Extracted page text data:
%%

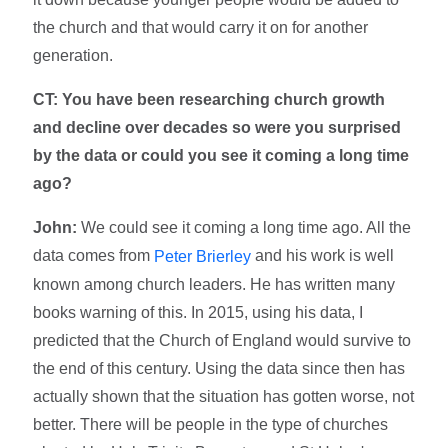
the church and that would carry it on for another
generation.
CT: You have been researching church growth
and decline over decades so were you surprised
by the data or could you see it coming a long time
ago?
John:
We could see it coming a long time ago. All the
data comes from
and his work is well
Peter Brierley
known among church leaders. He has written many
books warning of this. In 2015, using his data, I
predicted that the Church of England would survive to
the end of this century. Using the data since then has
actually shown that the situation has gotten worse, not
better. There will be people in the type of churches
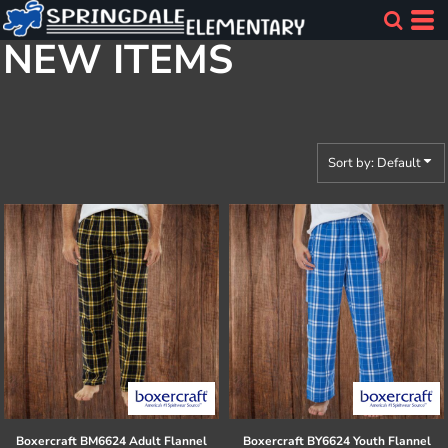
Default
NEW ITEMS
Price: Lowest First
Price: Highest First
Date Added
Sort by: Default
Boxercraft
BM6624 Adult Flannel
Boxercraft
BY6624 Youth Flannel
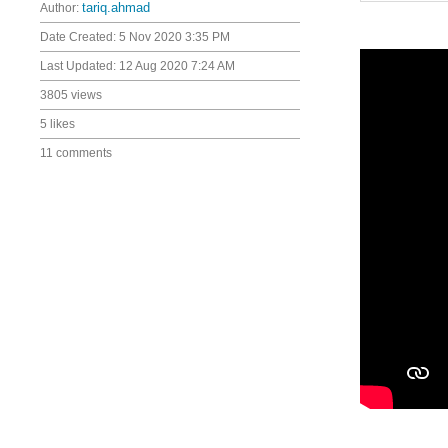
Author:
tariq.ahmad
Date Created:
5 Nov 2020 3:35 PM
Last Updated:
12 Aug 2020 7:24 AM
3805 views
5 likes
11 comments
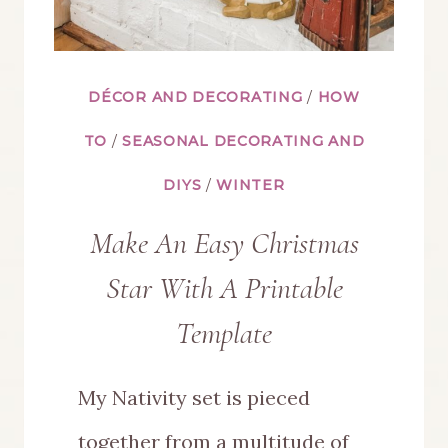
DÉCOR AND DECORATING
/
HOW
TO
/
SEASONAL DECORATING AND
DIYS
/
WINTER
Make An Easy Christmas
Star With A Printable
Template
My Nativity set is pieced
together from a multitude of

%%
%%

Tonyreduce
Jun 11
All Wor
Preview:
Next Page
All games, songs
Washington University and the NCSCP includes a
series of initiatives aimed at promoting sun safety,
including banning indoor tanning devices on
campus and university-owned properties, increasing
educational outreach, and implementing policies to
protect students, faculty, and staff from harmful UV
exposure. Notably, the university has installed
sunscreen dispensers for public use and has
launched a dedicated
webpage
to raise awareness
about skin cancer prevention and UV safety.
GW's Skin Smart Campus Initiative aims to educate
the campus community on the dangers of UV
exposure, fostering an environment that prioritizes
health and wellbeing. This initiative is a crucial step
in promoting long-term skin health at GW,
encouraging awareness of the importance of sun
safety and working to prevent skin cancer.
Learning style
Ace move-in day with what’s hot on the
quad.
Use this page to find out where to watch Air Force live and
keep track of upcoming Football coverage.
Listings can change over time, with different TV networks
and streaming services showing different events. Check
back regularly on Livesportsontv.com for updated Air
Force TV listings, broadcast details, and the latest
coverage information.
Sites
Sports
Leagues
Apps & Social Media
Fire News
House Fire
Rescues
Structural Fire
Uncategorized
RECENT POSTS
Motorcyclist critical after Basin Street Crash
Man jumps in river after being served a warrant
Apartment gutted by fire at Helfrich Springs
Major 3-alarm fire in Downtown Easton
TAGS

%%
%%

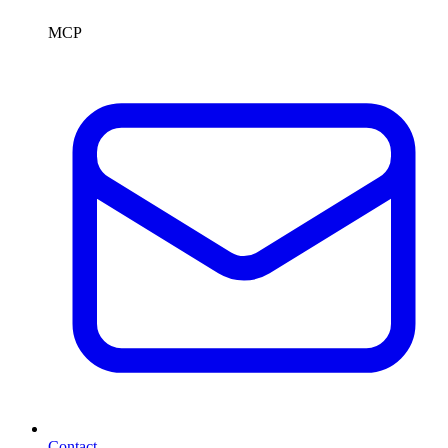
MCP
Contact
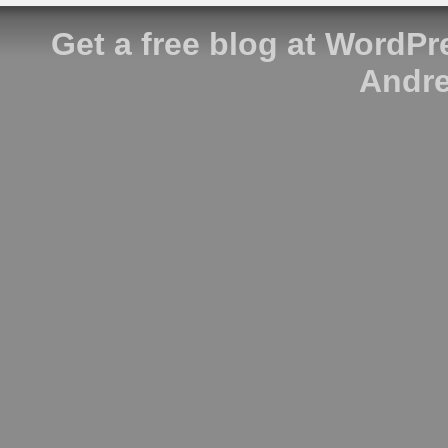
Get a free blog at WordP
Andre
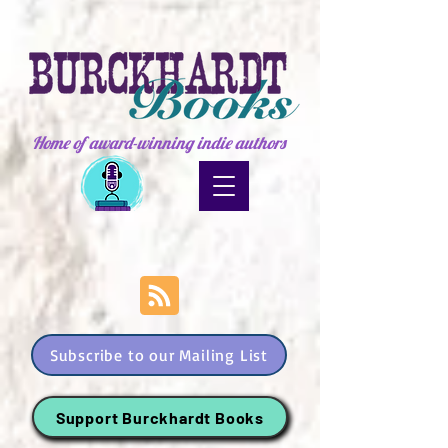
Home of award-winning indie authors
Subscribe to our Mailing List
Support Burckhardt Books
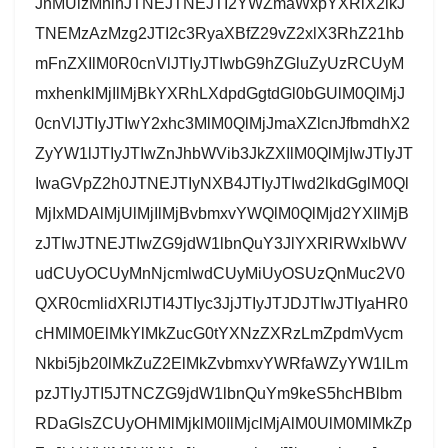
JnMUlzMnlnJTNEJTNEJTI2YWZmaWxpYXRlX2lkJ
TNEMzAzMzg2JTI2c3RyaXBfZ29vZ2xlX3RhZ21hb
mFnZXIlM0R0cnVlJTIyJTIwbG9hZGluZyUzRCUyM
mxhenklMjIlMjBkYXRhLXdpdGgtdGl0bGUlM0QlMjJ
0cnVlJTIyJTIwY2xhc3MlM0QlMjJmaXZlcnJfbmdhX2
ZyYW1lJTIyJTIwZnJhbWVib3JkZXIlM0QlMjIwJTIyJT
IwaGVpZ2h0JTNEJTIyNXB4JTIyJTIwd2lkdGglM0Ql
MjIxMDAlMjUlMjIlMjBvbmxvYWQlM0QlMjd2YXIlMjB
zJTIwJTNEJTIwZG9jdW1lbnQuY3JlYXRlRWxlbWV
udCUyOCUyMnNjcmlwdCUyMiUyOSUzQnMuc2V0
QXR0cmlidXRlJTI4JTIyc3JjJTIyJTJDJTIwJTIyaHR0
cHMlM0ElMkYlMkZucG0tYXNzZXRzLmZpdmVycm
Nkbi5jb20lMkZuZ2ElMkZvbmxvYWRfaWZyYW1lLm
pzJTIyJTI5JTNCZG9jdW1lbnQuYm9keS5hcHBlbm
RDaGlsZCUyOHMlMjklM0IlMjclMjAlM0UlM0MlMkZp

%%

§ Task brief: Which of the lines above include the string "would"? Pick them out and copy them.

§ Completed task:
the church and that would carry it on for another
predicted that the Church of England would survive to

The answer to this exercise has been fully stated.